Voltei da faculdade e, depois de um banho sofrido no banheiro cheio de baratas, me dirigi à cozinha, com o copo de macarrão instantâneo repleto de sódio na mão. Tudo o que precisaria era de um pouco de água fervente.
Aproximando-me pelo corredor que dava acesso à cozinha da pensão, sinto o agradável cheiro de hortelã tomando conta do ar. Era o chá preferido da mãe de Heitor, que ele lhe preparava, todas as noites, com tanto carinho. Ouço vozes que me soam familiares. Olho para trás e a pensão está, como de costume àquelas horas, totalmente deserta. Todas as portas fechadas. Escuto apenas uma TV ligada em algum dos quartos. São dez minutos passados da meia-noite. Tornou-se hábito, agora, passar boa parte das noites na cozinha da pensão.

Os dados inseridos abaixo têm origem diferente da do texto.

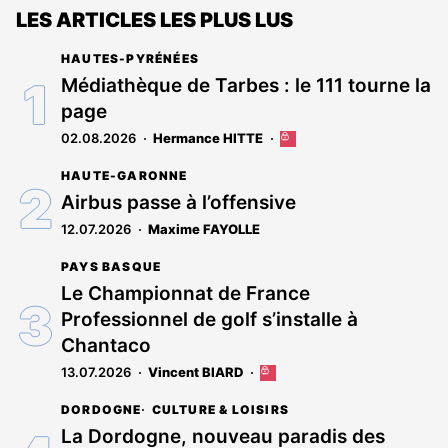
LES ARTICLES LES PLUS LUS
HAUTES-PYRÉNÉES
Médiathèque de Tarbes : le 111 tourne la
page
02.08.2026
Hermance HITTE
Cet
article
HAUTE-GARONNE
est
réservé
Airbus passe à l’offensive
aux
12.07.2026
Maxime FAYOLLE
abonnés
PAYS BASQUE
Le Championnat de France
Professionnel de golf s’installe à
Chantaco
13.07.2026
Vincent BIARD
Cet
article
DORDOGNE
CULTURE & LOISIRS
est
réservé
La Dordogne, nouveau paradis des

Os outros inquilinos me olham de lado. Sei que falam que sou estranho, que passo as noites na cozinha, falando sozinho. Se cada vez mais afastam-se de mim, é um favor que me fazem. Heitor era a única pessoa ali que talvez prestasse, apesar de sua desgraçada condição, esquecido pela filha em uma velha pensão, preso a uma cadeira de rodas. Se era louco, então eu também o sou. Estou seguindo os conselhos da doce senhora. Parei de consumir comida instantânea e agora levo uma boa marmita do restaurante da esquina, com arroz e feijão, “comida de verdade”, como ela continua dizendo, para esquentar no micro-ondas. Parei com o café e os refrigerantes, e aprendi a apreciar o chá de hortelã que Heitor, tão bem e carinhosamente, prepara para nós três.